The figure clearly shows the centralisation of these core nodes depicted in blue. This centralisation appears to be an unavoidable consequence of the way the Lightning Network is designed. The longer the route a transaction takes, the more fees the user will have to pay and therefore the network finds the shortest path. There is also an incentive for nodes to become as central as possible to maximise the transaction fees they can earn. These factors combined end up forming the star-like structures around central nodes. This centralisation makes the network more vulnerable as an attack on one of these centralised nodes can spell disaster for the surrounding network.

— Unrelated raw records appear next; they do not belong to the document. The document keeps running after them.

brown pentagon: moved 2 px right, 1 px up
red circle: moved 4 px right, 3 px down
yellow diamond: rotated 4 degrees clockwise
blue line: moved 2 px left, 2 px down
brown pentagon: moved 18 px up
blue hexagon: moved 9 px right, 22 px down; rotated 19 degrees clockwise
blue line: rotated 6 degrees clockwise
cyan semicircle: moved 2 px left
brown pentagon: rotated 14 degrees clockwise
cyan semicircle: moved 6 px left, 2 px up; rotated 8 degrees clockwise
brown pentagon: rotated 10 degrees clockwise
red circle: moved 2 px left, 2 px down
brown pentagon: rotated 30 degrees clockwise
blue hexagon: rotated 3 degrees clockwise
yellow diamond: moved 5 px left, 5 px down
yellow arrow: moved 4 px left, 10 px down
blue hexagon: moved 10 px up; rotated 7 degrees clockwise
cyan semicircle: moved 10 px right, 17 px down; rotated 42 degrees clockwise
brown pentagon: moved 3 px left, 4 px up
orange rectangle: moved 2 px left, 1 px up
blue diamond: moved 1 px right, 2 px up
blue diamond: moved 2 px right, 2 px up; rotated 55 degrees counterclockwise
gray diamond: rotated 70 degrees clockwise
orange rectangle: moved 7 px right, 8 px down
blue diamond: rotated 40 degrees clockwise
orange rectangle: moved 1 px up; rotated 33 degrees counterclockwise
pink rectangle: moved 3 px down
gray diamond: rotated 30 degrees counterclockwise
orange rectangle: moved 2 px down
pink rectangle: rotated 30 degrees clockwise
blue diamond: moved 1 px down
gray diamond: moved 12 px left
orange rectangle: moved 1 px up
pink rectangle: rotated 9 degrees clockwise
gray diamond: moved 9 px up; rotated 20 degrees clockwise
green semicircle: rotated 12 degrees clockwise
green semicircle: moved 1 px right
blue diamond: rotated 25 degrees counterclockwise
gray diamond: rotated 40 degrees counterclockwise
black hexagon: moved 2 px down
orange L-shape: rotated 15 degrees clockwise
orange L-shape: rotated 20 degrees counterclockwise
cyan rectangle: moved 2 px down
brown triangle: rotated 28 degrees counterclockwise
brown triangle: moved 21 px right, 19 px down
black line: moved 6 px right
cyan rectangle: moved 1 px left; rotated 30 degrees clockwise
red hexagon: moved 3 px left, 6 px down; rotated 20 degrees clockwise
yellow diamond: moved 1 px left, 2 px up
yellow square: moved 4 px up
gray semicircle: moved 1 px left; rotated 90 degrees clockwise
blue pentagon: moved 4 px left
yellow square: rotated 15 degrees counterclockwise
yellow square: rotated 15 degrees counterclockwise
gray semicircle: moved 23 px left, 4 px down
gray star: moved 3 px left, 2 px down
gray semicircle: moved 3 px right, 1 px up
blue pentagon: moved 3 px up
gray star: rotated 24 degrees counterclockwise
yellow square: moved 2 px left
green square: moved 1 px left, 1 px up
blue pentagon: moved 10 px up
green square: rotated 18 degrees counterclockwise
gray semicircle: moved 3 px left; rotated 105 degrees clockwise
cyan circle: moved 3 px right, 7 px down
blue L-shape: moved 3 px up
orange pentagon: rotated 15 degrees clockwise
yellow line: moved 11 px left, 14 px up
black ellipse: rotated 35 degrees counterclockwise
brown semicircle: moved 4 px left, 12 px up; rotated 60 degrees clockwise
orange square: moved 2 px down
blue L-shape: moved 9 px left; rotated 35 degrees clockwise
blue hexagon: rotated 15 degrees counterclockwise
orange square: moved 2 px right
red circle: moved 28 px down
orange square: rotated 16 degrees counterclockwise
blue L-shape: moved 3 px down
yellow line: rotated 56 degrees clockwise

There is also an issue surrounding liquidity on the Lightning Network. The amount you have locked into your payment channel is the maximum you can transact with. So if you have 1 BTC in your channel you wont be able to send anything over that amount. In addition to this, a transaction is further limited by the maximum capacity of the route it takes to the recipient. If we use the example of Danny, Chris and Jane from earlier to better explain this. Danny and Chris have a direct payment channel. Jane and Chris also have a direct channel but Danny and Jane don’t have a direct channel. If Danny wants to send 5 BTC to Jane but his channel with Chris has a capacity of 1 BTC in it then it is not possible to send 5 BTC to Jane. This can have a limiting effect on the funds that can be sent through Lightning Network channels.
There are a few other issues that are a lot more technical and are covered well in an article on CoinDesk which I’ll link below.
The Lightning Network is a step in the right direction. I think off-chain scaling is the correct route to take when approaching the problem of scalability. However, there are many problems that need addressed before it can be adopted on a wider scale. The centralisation and security issues that arise from trying to scale the network better highlight blockchain trilemma. The blockchain trilemma is a concept that Vitalik Buterin, co-founder of Ethereum, coined. It proposes that blockchain developers are forced to sacrifice one aspect of the triangle for the sake of the other two.